The character of a property is what makes it stand out and worth returning to. The most obvious way to measure this is to enquire about the number of returning non-business guests. Who is willing to continue paying their own money to go to the same place because it makes them feel something?
This is why I never stay in Hiltons. I have nothing against them and, in fact, admire their brand-building, but they don’t have anything unique about them. A very well-run Hilton could earn Four Foxes but never Five. Each one is the same as the other, whether in Marseille, Bangkok or Tulsa. They lack character.
When delving into the soul of a property, we should ask ourselves if it is rooted in the destination or if it could be anywhere.
Is there a unique atmosphere? Or, to use the parlance of the travel influencers, is it a vibe?
Is there a strategy behind the design? Is there attention to detail within it? And, for GlobeFoxing, does the place have a story behind it and, if not, is it trying to write one?
These are the intangibles that make the difference between Four and Five Foxes. Hotels can be magical places, but that magic comes from intentionality in character.

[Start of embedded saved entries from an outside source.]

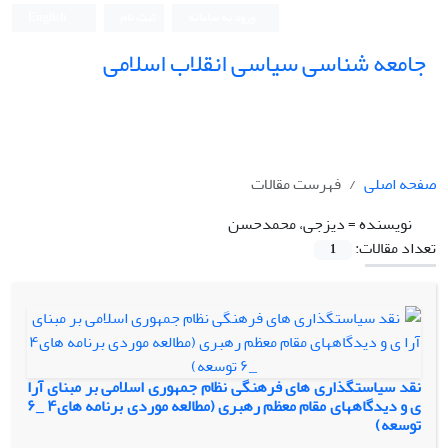
ورود به سامانه
ثبت نام
English
جامعه شناسی سیاسی انقلاب اسلامی
صفحه اصلی
فهرست مقالات
نویسنده =
دیزجی، محمدحسن
تعداد مقالات:
1
نقد سیاستگذاری های فرهنگی نظام جمهوری اسلامی بر مبنای آرا
ی و دیدگاههای مقام معظم رهبری (مطالعه موردی برنامه های۴ _۶
توسعه)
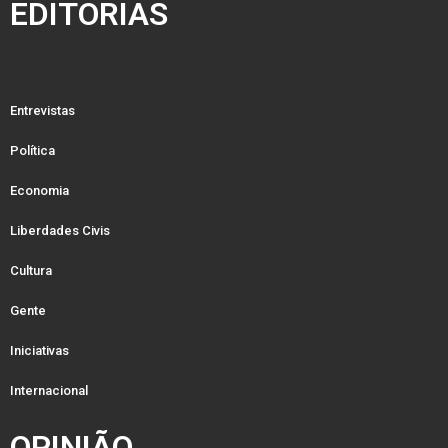
EDITORIAS
Entrevistas
Política
Economia
Liberdades Civis
Cultura
Gente
Iniciativas
Internacional
OPINIÃO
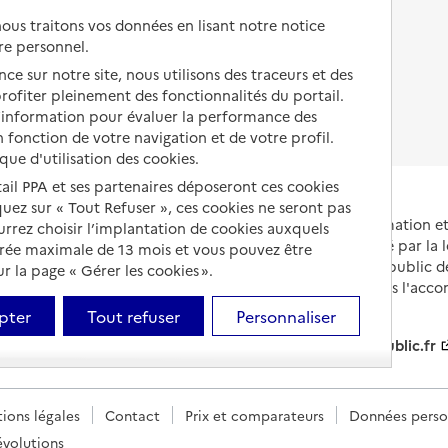
us traitons vos données en lisant notre notice
Droits en EHPAD
re personnel.
Fin de vie en EHPAD
ce sur notre site, nous utilisons des traceurs et des
 profiter pleinement des fonctionnalités du portail.
d’information pour évaluer la performance des
 fonction de votre navigation et de votre profil.
ique d'utilisation des cookies.
tail PPA et ses partenaires déposeront ces cookies
iquez sur « Tout Refuser », ces cookies ne seront pas
Portail national d'information 
ourrez choisir l’implantation de cookies auxquels
et de leurs proches, créé par la l
urée maximale de 13 mois et vous pouvez être
et animé par le Service public 
 la page « Gérer les cookies ».
partenaires engagés dans l'acc
leurs aidants.
pter
Tout refuser
Personnaliser
info.gouv.fr
service-public.fr
ions légales
Contact
Prix et comparateurs
Données perso
évolutions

How to get a Fox for character: Returning guest loyalty, connection to the destination, atmopshere/vibe, intentional design and a story.
These are the five core metrics GlobeFoxing proposes to evaluate hotels on. Out with the stars, in with the Foxes.
The beauty of this system is that a Five Fox rating is not the be-all and end-all. The framework should be used to measure where a hotel stands in relation to what you value in a property, with full transparency.
If, for example, you are one of those people who do not care about what they ingest, then you will find a Fox for food meaningless and you should filter it out. Likewise, if you just need somewhere to crash for a few hours during a lengthy layover, then the sleep Fox should outweigh everything else.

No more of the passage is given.